The boxcars pull into Hanover on the fast day of 17 Tammuz. We are ordered to get off and march. We are young and old, babies in arms. It is a stifling hot July day. The sun beats down on us without mercy. Everyone is loaded down with blankets and bedding and valises and, in the hope of making his bundles lighter to carry, has put on as many layers of clothing as possible. It is four-and-a- half miles to our destination.

We walk slowly, dragging our heavy loads. Many people are fasting and old people are fainting. The younger and stronger men in the group revive them, throw them over their shoulders and carry them the rest of the way. The SS seem to have already forgotten that we are a privileged group and are cursing us and calling us names. [Ed. Negotiations have been made with the Germans to buy these Jewish lives in exchange for trucks and food...] We are blinded by the sun and can hardly see ahead. Even after the sun sets, the road has no end. Night is falling. We stumble in the dark. People are moaning and groaning, children are crying, pleading that they can't take another step.
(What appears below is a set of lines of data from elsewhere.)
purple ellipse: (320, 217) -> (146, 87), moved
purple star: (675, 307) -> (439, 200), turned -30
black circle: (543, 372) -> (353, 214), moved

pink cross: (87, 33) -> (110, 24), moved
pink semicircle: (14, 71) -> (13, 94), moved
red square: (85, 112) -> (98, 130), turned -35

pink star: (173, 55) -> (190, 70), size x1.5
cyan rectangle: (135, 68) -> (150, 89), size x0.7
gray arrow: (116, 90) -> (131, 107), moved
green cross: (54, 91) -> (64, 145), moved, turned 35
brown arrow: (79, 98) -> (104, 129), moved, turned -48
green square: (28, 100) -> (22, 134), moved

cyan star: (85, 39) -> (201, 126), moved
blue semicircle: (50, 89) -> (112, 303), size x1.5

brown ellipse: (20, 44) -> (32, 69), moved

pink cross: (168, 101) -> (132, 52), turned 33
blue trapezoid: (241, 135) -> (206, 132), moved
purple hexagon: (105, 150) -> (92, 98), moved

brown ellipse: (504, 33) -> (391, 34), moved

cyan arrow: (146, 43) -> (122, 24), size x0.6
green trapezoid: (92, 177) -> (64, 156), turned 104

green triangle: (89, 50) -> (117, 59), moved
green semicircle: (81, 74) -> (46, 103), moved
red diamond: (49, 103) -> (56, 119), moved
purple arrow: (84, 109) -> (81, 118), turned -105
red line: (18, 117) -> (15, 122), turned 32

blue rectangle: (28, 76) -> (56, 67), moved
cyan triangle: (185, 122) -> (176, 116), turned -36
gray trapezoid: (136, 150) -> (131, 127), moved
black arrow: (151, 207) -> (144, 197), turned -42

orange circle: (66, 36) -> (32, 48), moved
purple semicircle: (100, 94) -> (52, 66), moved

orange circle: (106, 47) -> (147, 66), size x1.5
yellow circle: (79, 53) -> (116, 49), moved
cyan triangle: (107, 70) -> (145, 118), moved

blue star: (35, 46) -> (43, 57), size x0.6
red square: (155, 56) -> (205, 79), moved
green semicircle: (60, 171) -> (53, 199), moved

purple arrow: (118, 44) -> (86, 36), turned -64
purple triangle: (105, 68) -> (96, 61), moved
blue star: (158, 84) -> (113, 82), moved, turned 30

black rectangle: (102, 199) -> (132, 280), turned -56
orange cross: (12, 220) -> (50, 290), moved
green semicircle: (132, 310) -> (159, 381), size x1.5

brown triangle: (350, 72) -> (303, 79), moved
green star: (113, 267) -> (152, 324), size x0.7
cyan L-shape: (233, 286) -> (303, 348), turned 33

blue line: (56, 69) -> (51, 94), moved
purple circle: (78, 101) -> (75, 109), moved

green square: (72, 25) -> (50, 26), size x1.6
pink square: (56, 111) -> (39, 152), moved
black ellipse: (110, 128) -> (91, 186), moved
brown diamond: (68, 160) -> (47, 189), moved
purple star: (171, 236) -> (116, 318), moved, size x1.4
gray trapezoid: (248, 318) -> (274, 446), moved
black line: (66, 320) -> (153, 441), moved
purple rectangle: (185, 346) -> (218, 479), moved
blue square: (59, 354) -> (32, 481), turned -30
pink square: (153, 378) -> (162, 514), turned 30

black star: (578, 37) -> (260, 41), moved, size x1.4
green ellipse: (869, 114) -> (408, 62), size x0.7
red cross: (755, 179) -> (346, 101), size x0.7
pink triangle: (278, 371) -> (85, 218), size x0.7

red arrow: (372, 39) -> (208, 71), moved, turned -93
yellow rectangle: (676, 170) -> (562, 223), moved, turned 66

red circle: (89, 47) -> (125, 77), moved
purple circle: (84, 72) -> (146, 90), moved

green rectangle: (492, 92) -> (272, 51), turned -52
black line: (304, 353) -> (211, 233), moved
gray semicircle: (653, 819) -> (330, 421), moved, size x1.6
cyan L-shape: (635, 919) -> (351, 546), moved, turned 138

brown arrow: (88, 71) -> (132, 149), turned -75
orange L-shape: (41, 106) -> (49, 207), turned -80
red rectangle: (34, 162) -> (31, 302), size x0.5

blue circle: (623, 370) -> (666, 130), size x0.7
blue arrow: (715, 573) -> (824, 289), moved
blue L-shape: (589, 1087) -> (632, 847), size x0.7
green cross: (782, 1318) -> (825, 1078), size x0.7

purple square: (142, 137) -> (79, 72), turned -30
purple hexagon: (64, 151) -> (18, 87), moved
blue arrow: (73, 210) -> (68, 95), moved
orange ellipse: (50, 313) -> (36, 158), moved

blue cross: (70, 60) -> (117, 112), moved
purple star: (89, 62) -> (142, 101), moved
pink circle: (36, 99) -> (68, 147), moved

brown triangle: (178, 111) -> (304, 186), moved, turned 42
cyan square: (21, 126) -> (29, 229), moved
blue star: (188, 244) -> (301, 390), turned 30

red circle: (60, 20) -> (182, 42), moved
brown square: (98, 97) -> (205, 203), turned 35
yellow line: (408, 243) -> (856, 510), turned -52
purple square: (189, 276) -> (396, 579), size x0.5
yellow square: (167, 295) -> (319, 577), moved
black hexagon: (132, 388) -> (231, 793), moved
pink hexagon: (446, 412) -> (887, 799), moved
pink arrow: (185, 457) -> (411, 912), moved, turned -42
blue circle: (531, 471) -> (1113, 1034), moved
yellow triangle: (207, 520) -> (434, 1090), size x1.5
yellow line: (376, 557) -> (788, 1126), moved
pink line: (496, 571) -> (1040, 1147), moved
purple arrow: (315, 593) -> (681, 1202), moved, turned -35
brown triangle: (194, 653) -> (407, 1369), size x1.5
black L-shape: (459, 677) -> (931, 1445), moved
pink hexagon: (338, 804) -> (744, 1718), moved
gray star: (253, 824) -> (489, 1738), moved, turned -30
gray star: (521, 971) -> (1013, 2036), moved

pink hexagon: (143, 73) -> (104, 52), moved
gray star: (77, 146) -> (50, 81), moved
I wish I could drop my bundles and hang on to Father's coat, but I dare not. I whimper and complain. Mother's sharp voice warns me to be quiet, but Father coaxes me on gently.

"Just a little bit more," he says, "and we'll soon be there. Then you'll have a nice soft bed, and you'll rest in comfort."

Father has never lied to me before, but with the SS shouting for us to go faster, poking us in the ribs with their bayonets and threatening to shoot anyone who falls down, I don't know if I can believe him.

The great iron gates of Bergen-Belsen are opened for us to enter, and when we're all inside, they're locked closed again.

*

"You are now in a concentration camp!" the SS commander officer bellows. "You are surrounded by high tension barbed wire, soldiers trained to shoot and vicious dogs. It is impossible for any of you to escape, so we strongly advise you not to try. Your every move can be observed by the soldiers on the watchtowers, as well as those on duty inside..."

"Our dogs are specially trained to detect Jewish blood, and we keep them on a starvation diet to make sure that they are vicious."